#### Task statement:
Please retype every record exactly as it appears, omitting the pictures.

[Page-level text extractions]
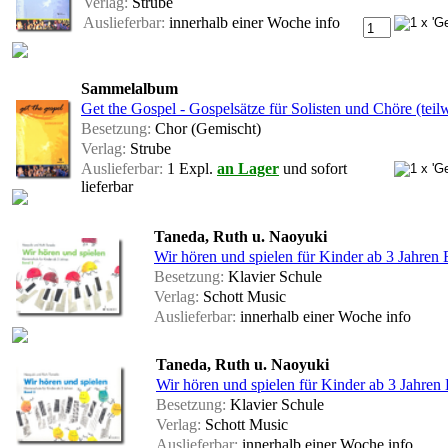
Verlag:
Strube
Auslieferbar:
innerhalb einer Woche
info
Sammelalbum
Get the Gospel - Gospelsätze für Solisten und Chöre (teilw
Besetzung:
Chor (Gemischt)
Verlag:
Strube
Auslieferbar:
1 Expl.
an Lager
und sofort
lieferbar
Taneda, Ruth u. Naoyuki
Wir hören und spielen für Kinder ab 3 Jahren
Besetzung:
Klavier Schule
Verlag:
Schott Music
Auslieferbar:
innerhalb einer Woche
info
Taneda, Ruth u. Naoyuki
Wir hören und spielen für Kinder ab 3 Jahren
Besetzung:
Klavier Schule
Verlag:
Schott Music
Auslieferbar:
innerhalb einer Woche
info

#### Written solution:
Verlag:
Strube
Auslieferbar:
innerhalb einer Woche
info
Sammelalbum
Get the Gospel - Gospelsätze für Solisten und Chöre (teilw
Besetzung:
Chor (Gemischt)
Verlag:
Strube
Auslieferbar:
1 Expl.
an Lager
und sofort
lieferbar
Taneda, Ruth u. Naoyuki
Wir hören und spielen für Kinder ab 3 Jahren
Besetzung:
Klavier Schule
Verlag:
Schott Music
Auslieferbar:
innerhalb einer Woche
info
Taneda, Ruth u. Naoyuki
Wir hören und spielen für Kinder ab 3 Jahren
Besetzung:
Klavier Schule
Verlag:
Schott Music
Auslieferbar:
innerhalb einer Woche
info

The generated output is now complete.